I have got to stay in hospital for 6 hours after my fist dose - that's 5 o'clock tonight. It's a precautionary measure, they need to do an ECG before I go.

I suppose I had better introduce myself on the off chance anyone is interested in what this drug does to you.

My name is Dan Cooper. I am a 38 year old man who was diagnosed with multiple sclerosis in December 2005. At first this wretched illness that us MSers have to live with was invisible to others, but over the years my illness has progressed. I have lost the ability to work full time; I cannot walk unaided - I use crutches or a mobility scooter for longer journeys and I now empty my bladder by way of intermittent self-catheterisation.
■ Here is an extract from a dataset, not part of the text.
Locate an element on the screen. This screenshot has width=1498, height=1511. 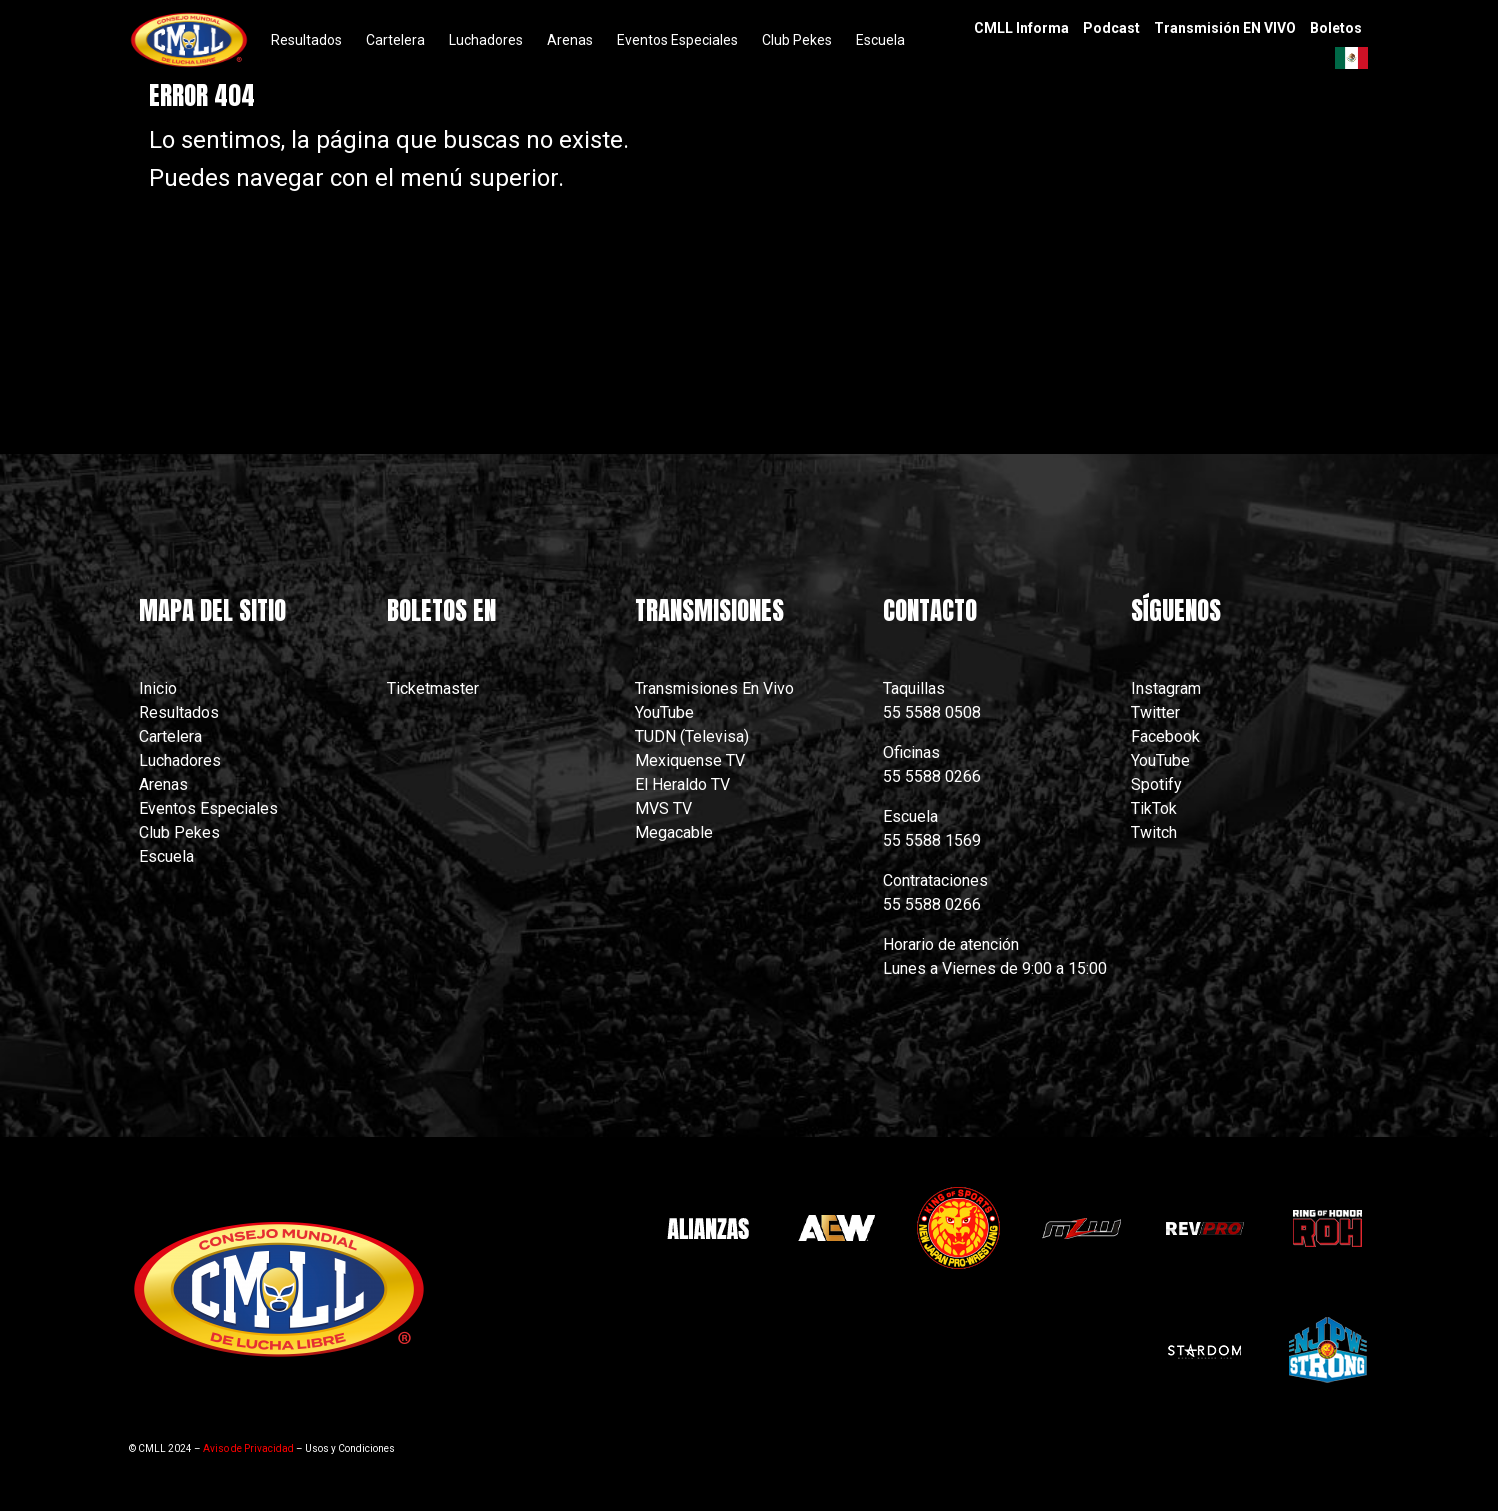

I also have (what is seemingly compulsory) pins and needles in various extremities around my body. I have mild neuropathic pain, which I manage to control with 30mgs of Amiteiptyline at night.

Other medication I take are: Bsclofen - 40 mgs; Oxybutynin - 20mgs; Trimethoprim - 100mgs and Cialis - 5 Mgs. All those doses are daily.

I also take 5000iu vitamin D3 daily.

When I first got diagnosed, I chose to take Rebif as my disease modifying therapy. I was on it for just over 2 years before I came off it and started taking Tysabri. Again, I came off it after 2 and a bit years. I'm hoping it's third time lucky with Fingolimod.

Well that's about me, my illness and my meds all done, so I'm off.